After the home was placed on the National Register of Historic Places in 1974 (the result of an application by an Eldon farmer), the owner refurbished the house, installing an indoor bathroom and electricity and restoring the windows and wallpaper. Local politicians believed such work coupled with a new museum and education center could provide a major boost to local tourism—one state senator hoped for as many as 100,000 visitors per year. After the house's owner eventually turned over the property to the State Historical Society of Iowa in 1991, an effort was made to move the house to Living History Farms outside Des Moines, but Eldonians fought to keep it within their city limits. The house was renovated in 1992, with boosters hoping to see the house become a pop-culture tourism attraction, much like the Field of Dreams site in similarly rural Dyersville. Today the American Gothic House Center hosts approximately 15,000 visitors per year, which does not account for additional after-hours visitors.

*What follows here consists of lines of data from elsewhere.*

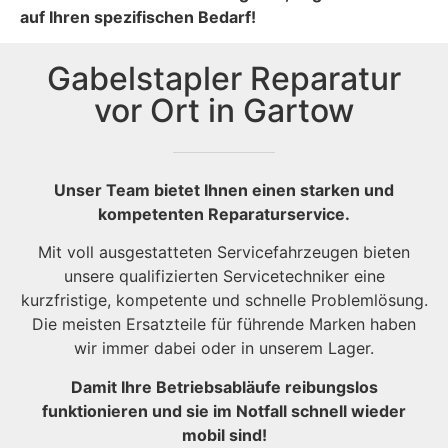
auf Ihren spezifischen Bedarf!
Gabelstapler Reparatur
vor Ort in Gartow
Unser Team bietet Ihnen einen starken und
kompetenten Reparaturservice.
Mit voll ausgestatteten Servicefahrzeugen bieten
unsere qualifizierten Servicetechniker eine
kurzfristige, kompetente und schnelle Problemlösung.
Die meisten Ersatzteile für führende Marken haben
wir immer dabei oder in unserem Lager.
Damit Ihre Betriebsabläufe reibungslos
funktionieren und sie im Notfall schnell wieder
mobil sind!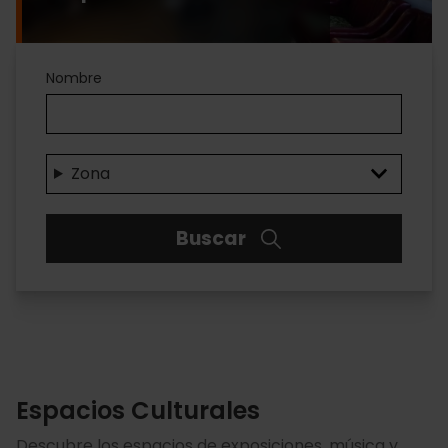
Espacios
Nombre
Culturales
Zona
Buscar
Espacios Culturales
Descubre los espacios de exposiciones, música y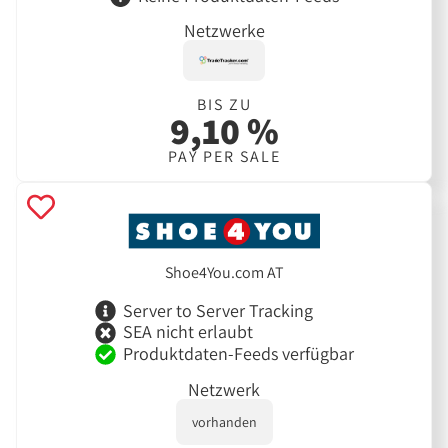
Netzwerke
BIS ZU
9,10 %
PAY PER SALE
Shoe4You.com AT
Server to Server Tracking
SEA nicht erlaubt
Produktdaten-Feeds verfügbar
Netzwerk
vorhanden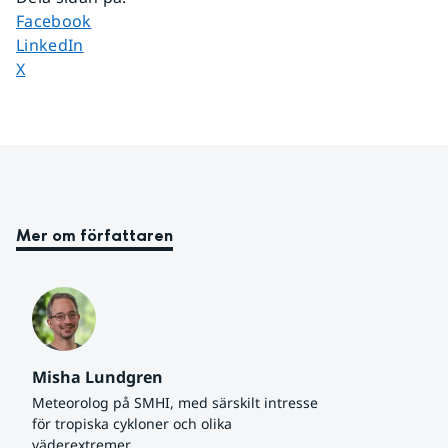
Dela sidan på
Facebook
Dela sidan på
LinkedIn
Dela sidan på
X
Mer om författaren
Misha Lundgren
Meteorolog på SMHI, med särskilt intresse 
för tropiska cykloner och olika 
väderextremer.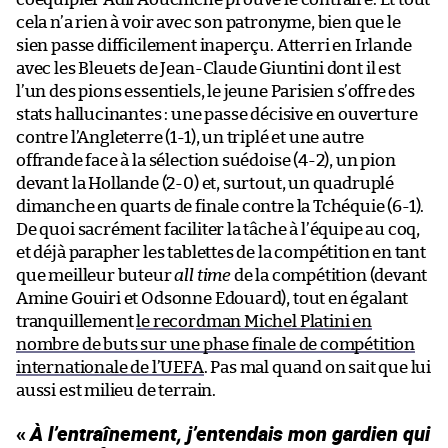
cela n’a rien à voir avec son patronyme, bien que le
sien passe difficilement inaperçu. Atterri en Irlande
avec les Bleuets de Jean-Claude Giuntini dont il est
l’un des pions essentiels, le jeune Parisien s’offre des
stats hallucinantes : une passe décisive en ouverture
contre l’Angleterre (1-1), un triplé et une autre
offrande face à la sélection suédoise (4-2), un pion
devant la Hollande (2-0) et, surtout, un quadruplé
dimanche en quarts de finale contre la Tchéquie (6-1).
De quoi sacrément faciliter la tâche à l’équipe au coq,
et déjà parapher les tablettes de la compétition en tant
que meilleur buteur
all time
de la compétition (devant
Amine Gouiri et Odsonne Edouard), tout en égalant
tranquillement
le recordman Michel Platini en
nombre de buts sur une phase finale de compétition
internationale de l’UEFA
. Pas mal quand on sait que lui
aussi est milieu de terrain.
«
À l’entraînement, j’entendais mon gardien qui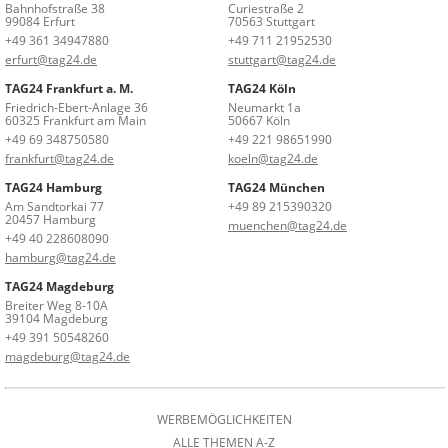
Bahnhofstraße 38
Curiestraße 2
99084 Erfurt
70563 Stuttgart
+49 361 34947880
+49 711 21952530
erfurt@tag24.de
stuttgart@tag24.de
TAG24 Frankfurt a. M.
TAG24 Köln
Friedrich-Ebert-Anlage 36
Neumarkt 1a
60325 Frankfurt am Main
50667 Köln
+49 69 348750580
+49 221 98651990
frankfurt@tag24.de
koeln@tag24.de
TAG24 Hamburg
TAG24 München
Am Sandtorkai 77
+49 89 215390320
20457 Hamburg
muenchen@tag24.de
+49 40 228608090
hamburg@tag24.de
TAG24 Magdeburg
Breiter Weg 8-10A
39104 Magdeburg
+49 391 50548260
magdeburg@tag24.de
WERBEMÖGLICHKEITEN
ALLE THEMEN A-Z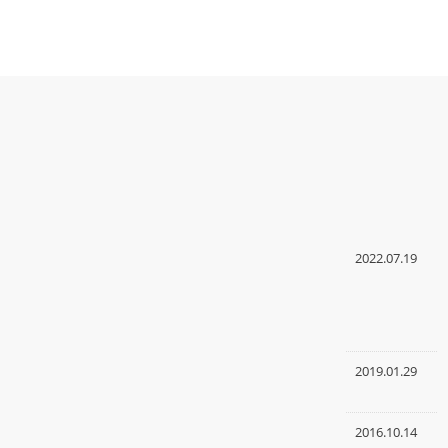
2022.07.19
2019.01.29
2016.10.14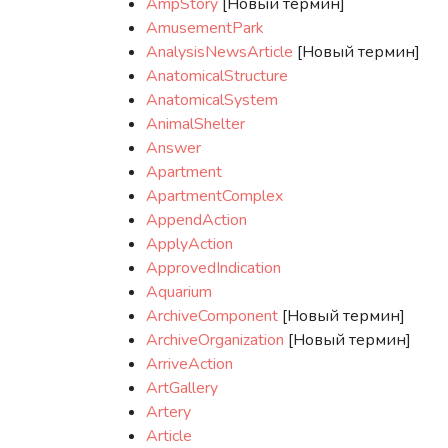
AmpStory
[Новый термин]
AmusementPark
AnalysisNewsArticle
[Новый термин]
AnatomicalStructure
AnatomicalSystem
AnimalShelter
Answer
Apartment
ApartmentComplex
AppendAction
ApplyAction
ApprovedIndication
Aquarium
ArchiveComponent
[Новый термин]
ArchiveOrganization
[Новый термин]
ArriveAction
ArtGallery
Artery
Article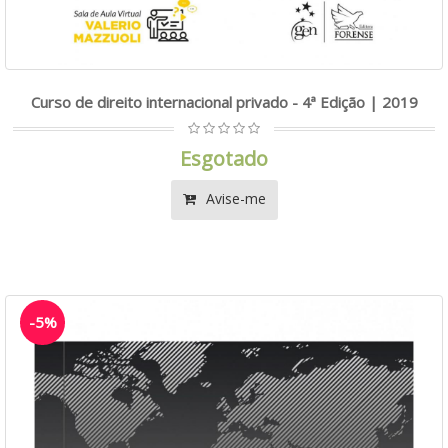
Curso de direito internacional privado - 4ª Edição | 2019
Esgotado
Avise-me
-5%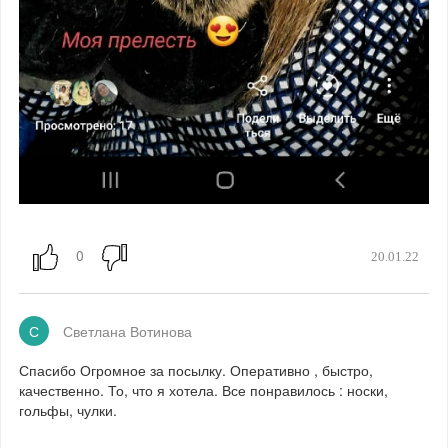
20.01.22
С
Светлана Вотинова
Спасибо Огромное за посылку. Оперативно , быстро,
качественно. То, что я хотела. Все понравилось : носки,
гольфы, чулки.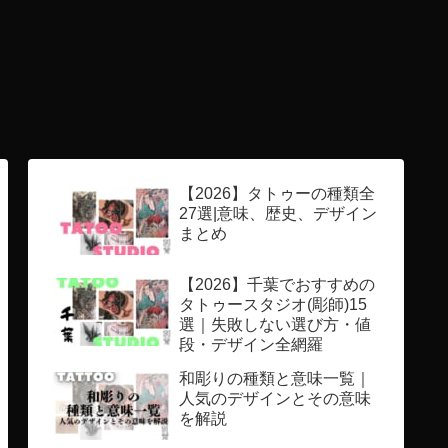
【2026】タトゥーの種類全
27選|意味、歴史、デザイン
まとめ
【2026】千葉でおすすめの
タトゥースタジオ(彫師)15
選｜失敗しない選び方・値
段・デザイン全網羅
和彫りの種類と意味一覧｜
人気のデザインとその意味
を解説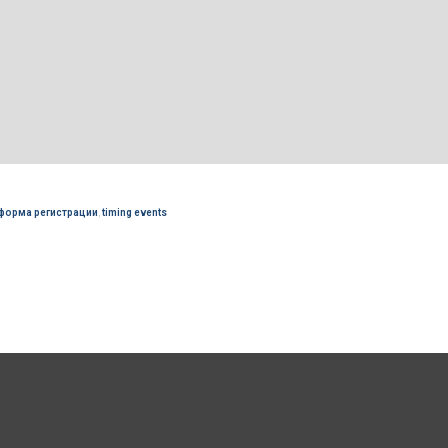
форма регистрации
,
timing events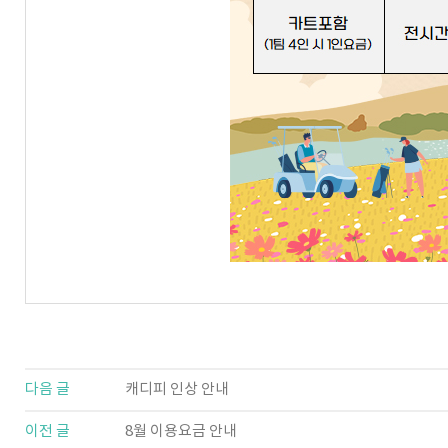
다음 글
캐디피 인상 안내
이전 글
8월 이용요금 안내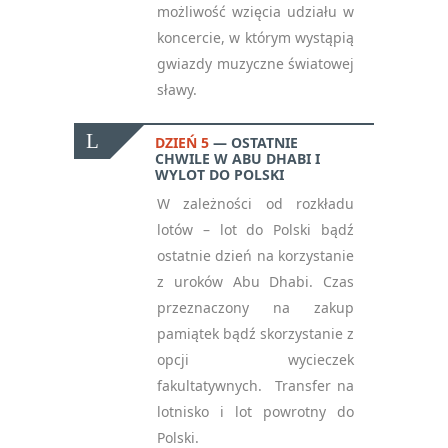
możliwość wzięcia udziału w
koncercie, w którym wystąpią
gwiazdy muzyczne światowej
sławy.
DZIEŃ 5
OSTATNIE
CHWILE W ABU DHABI I
WYLOT DO POLSKI
W zależności od rozkładu
lotów – lot do Polski bądź
ostatnie dzień na korzystanie
z uroków Abu Dhabi. Czas
przeznaczony na zakup
pamiątek bądź skorzystanie z
opcji wycieczek
fakultatywnych. Transfer na
lotnisko i lot powrotny do
Polski.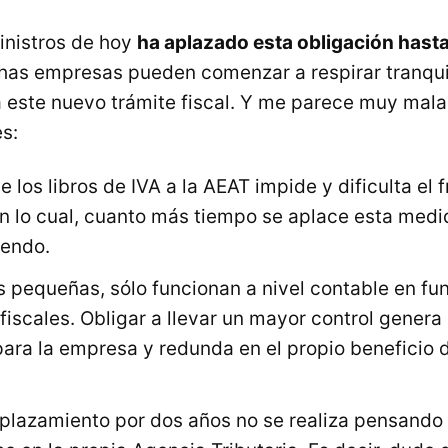
inistros de hoy
ha aplazado esta obligación hasta
has empresas pueden comenzar a respirar tranquil
 este nuevo trámite fiscal. Y me parece muy mala
s:
e los libros de IVA a la AEAT impide y dificulta el 
n lo cual, cuanto más tiempo se aplace esta medi
iendo.
 pequeñas, sólo funcionan a nivel contable en fun
fiscales. Obligar a llevar un mayor control gener
ara la empresa y redunda en el propio beneficio 
aplazamiento por dos años no se realiza pensando 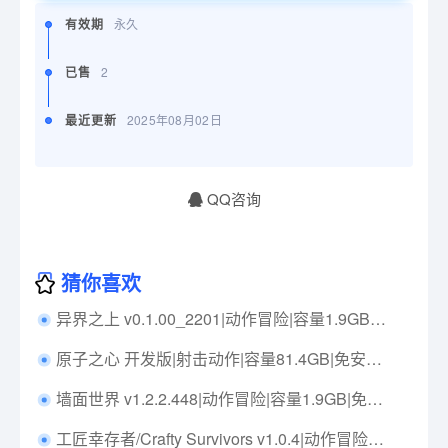
有效期
永久
已售
2
最近更新
2025年08月02日
QQ咨询
猜你喜欢
异界之上 v0.1.00_2201|动作冒险|容量1.9GB|中文免安装|支持键盘.鼠标.手柄
原子之心 开发版|射击动作|容量81.4GB|免安装绿色中文版|支持键盘.鼠标.手柄
墙面世界 v1.2.2.448|动作冒险|容量1.9GB|免安装绿色中文版|支持键盘.鼠标.手柄
工匠幸存者/Crafty Survivors v1.0.4|动作冒险|容量2.5GB|免安装绿色中文版|支持键盘.鼠标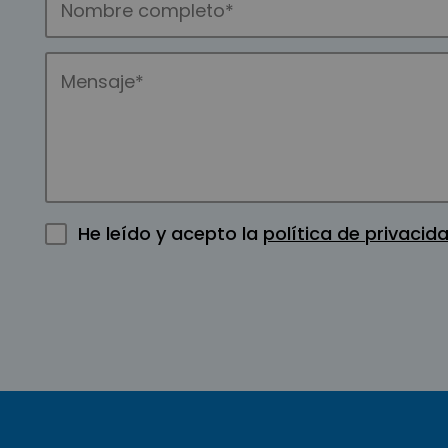
He leído y acepto la
política de privacid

Visitors are encouraged to view the house from the outside and have their photo taken—in fact, the visitors center provides many sizes of similar aprons and jackets worn by the original painting's models. The adjacent American Gothic House Center, completed in 2007, contains exhibits about the painting, artist Grant Wood, and the community around the house. Each June, the city of Eldon holds its Gothic Days festival, a celebration of the painting and rural life in Eldon in the 1930s. Starting in 2015, tours began of the first floor of the home.